With the end of Giuliani’s administration in sight, the Friends started focusing on the mayoral candidates. “It was a very carefully orchestrated strategy on our part,” David says. Once they’d won support from all the candidates, FHL asked them to write letters to John Snow, then head of CSX, and planted questions about the High Line at meet-the-candidate events. Their plan paid off extremely well when it was coupled with a brilliant bit of luck: the election of Michael Bloomberg. “Of all the candidates who supported us during the election there’s no question that Bloomberg was the most engaged and supportive,” David says.

It also paid off that they brought both Miller and Burden up to the High Line—an experience that seems to border on religious, as it engenders a kind of evangelism. “We both said, ‘If we are ever in a position of influence, this is going to be our number one priority,’” Burden recalls. And so it was: two more incredible stars of good fortune aligned when Bloomberg appointed Burden to the posts of planning director and chair of the city planning commission, and Miller’s colleagues unanimously elected him speaker of the city council, the second most powerful position in New York City government.

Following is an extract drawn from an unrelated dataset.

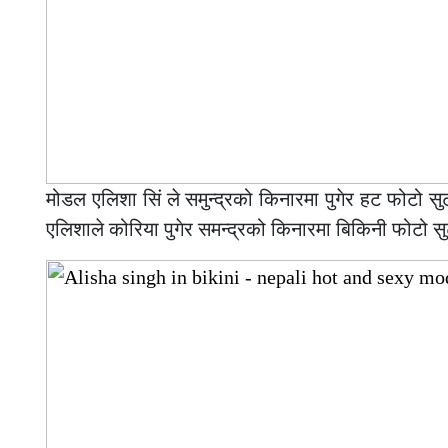
मोडल एलिशा सिं ले समुन्द्रको किनारमा पुगेर हट फोटो स
एलिशाले कोरिया पुगेर समन्द्रको किनारमा बिकिनी फोटो सु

In the new city planning director the Friends had an ally who could start turning the slow wheels of bureaucracy. “The mayor was for it, but I had to convince the entire administration—from the law department, which had reissued the demolition permit, to the parks department to the EDC,” Burden says. She also asked her department to devise a plan for appeasing the Chelsea Property Owners. Vishaan Chakrabarti, head of the Manhattan planning office at that time, suggested an old planning tool, the transfer of development rights, to give value back to the property holders. In essence the properties under the High Line could sell their air rights—that is, the permission to build tall—to designated nearby properties. A 100-foot-wide corridor around the High Line would be protected to preserve light and air in the park, but selected properties outside the corridor could buy up the transferred rights and build big.

Seen in this light, it was clear that redeveloping the High Line as a one-of-a-kind greenspace would not be a hindrance to development but an economic driver for an area that had previously lacked amenities. In the subsequent rezoning of West Chelsea, which was finalized in June, the High Line is the central jewel. For the public officials who have championed it, the appeal is clear: this is a legacy project, a once-in-a-lifetime chance to shape a piece of history.

Senator Hillary Clinton got this immediately, as did Congressman Jerrold Nadler, who fought to save the High Line from demolition in the 1980s. “The moment I heard it, I thought it was a fantastically good idea,” he says. “No one would think of building it to make a park—really it’s comparatively cheap to make a great thing there.” Recently Clinton, Nadler, and Senator Charles Schumer secured $18 million in federal transportation funding for construction of the High Line.

There is one piece of advice the Friends got early on that allowed the High Line to win so many supporters: don’t get too specific too early. FHL built consensus by letting people dream their own dreams—be they of parks, economic development, cutting-edge architecture, or saving New York’s disappearing industrial past. One of the steps the group is still proudest of is the call for ideas, which drew 720 entries including a linear swimming pool, a roller coaster, and a prison.

Though a preliminary design is now in place and media coverage of it has bordered on endless, the High Line has not lost its glow. “It’s a project that’s been hyped for six years, but it’s still completely fresh, new, and exotic,” Burden says. Part of that glow is the simple difference between the words for and against. “The model for community groups is stopping some kind of change,” David says. “We became an organization about creating something.”